A família dedicava-se a vários negócios: uma pequena fábrica de café, construção civil, a pastelaria que abastecia várias pastelarias e outros afazeres. Eram galegos muito inventivos. A Marina, irmã mais velha, se atribui a criação de iguaria tão baiana quanto o acarajé ou o abará: foi da pastelaria da rua Nova de São Bento que saiu o baianíssimo pãozinho delícia.
A menina Lola, por sua vez, já se encaixava na vida do Novo Mundo. Embora as saudades fossem doídas, a vida escolar lhe trouxera amizades e novos interesses. Ao tempo em que se abria a novas experiências, já deixava a marca da personalidade em decisões inarredáveis que tomaria ao longo da vida.

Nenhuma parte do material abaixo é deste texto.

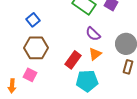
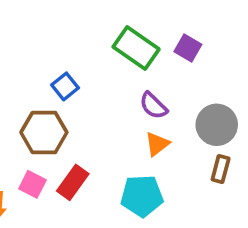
blue square: (33, 20) -> (65, 86), moved
red rectangle: (73, 60) -> (73, 182), moved

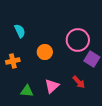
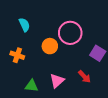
pink circle: (78, 40) -> (70, 33), moved
orange cross: (13, 61) -> (17, 55), turned 32

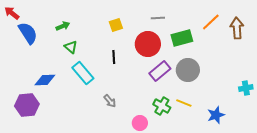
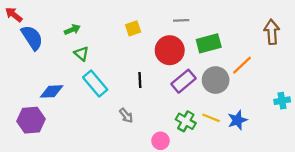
orange line: (211, 22) -> (242, 65), moved
black line: (114, 57) -> (140, 80), moved
blue star: (216, 115) -> (237, 120), moved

O tifo levara a irmã Saladina, causando-lhe imensa tristeza e a obrigação do luto severo por dois anos. A cor associou-se à dor. Decidiu, então, nunca mais usar preto enquanto vivesse – e assim o fez até o fim de seus dias.
A família Seabra se distinguia do destino comum dos migrantes. Era remediada; mais até para abastada. Possuía boa moradia e o patriarca já construía em várias áreas da cidade. Sabino, o filho, para estranhamento dos conterrâneos, estudou na Faculdade de Medicina e viria a ser médico, coroando esta trajetória incomum.
Por esses tempos, Lola conhecera Manuel Suarez Meijon; jovem que lhe despertara curiosidade. Um retorno à Espanha natal mudaria o rumo da vida dela. Reencontrara Manolo, com quem trocara poucas palavras nas festinhas da colônia, em Salvador. Lá, o assunto tornou-se sério e, embora as famílias pudessem até pensar diferente, se escolheram um ao outro e voltaram casados à Bahia, seis meses após terem partido.
Foram morar no edifício Seabra, no Castanheda, onde Lola teve os três primeiros filhos: Ana Maria, Carlos e Mário. Os tempos, que já eram difíceis, se tornariam muito duros quando a pastelaria de Manolo, no bairro da Calçada, pegou fogo e a família perdeu o negócio. Uma decisão de Lola daria um novo rumo aos destinos da família. Nunca mais fariam pães e artigos de pastelaria; fariam coisas duradouras – fariam prédios, como fazia seu pai, Ruperto. A família prosperou e vieram os filhos Manuel e Fátima. Com a filha mais nova, dizia Manolo, a fortuna enfim lhes sorrira. Claudinha juntou-se ainda a eles, pois o coração era grande.
Lola enxergava e via a beleza das coisas. Tinha alma de artista. Era ceramista e veio a ser figurinista da companhia de dança da filha Fátima. O ofício renovava as amizades.
Para todos era a Lola, ou a Lolinha, que fazia mágica para contar nos figurinos as histórias dos espetáculos anuais que aconteceram por décadas em diversos teatros de Salvador.
Quase centenária, nunca se apegou a preconceitos, parecia pronta para dobrar o tempo. A vida era para a frente. Dizia que não se devia ter grandes ambições sobre a vida. Viver já era o grande prêmio. O importante era permanecer e, aos pouquinhos, juntando gentes e afetos, era possível, então, chegar longe.
Dos afetos, ressaltava as qualidades. Além dos filhos muito amados, dedicou-se a colecionar agregados e filhos postiços, nunca faltando a estes um gesto de amor, uma palavra de carinho e o conforto de sua alegria. Excelente amiga, não se furtava em tomar partido e estar ao lado dos seus.
Embora fosse muito vaidosa, o que correspondia a sua beleza, costumava se apresentar de forma impecável, também em respeito às outras pessoas. Foi assim até os últimos dias, vencendo as adversidades e olhando em frente. Crédula e devota de N. S. de Fátima (uma invocação da luz), Lola fez da fé uma forma suave de esperança. Netos e bisnetos foram luz em sua vida. Uma vida lúcida até o fim. Luz para si e luz para quem teve o privilégio de privar de sua adorável companhia.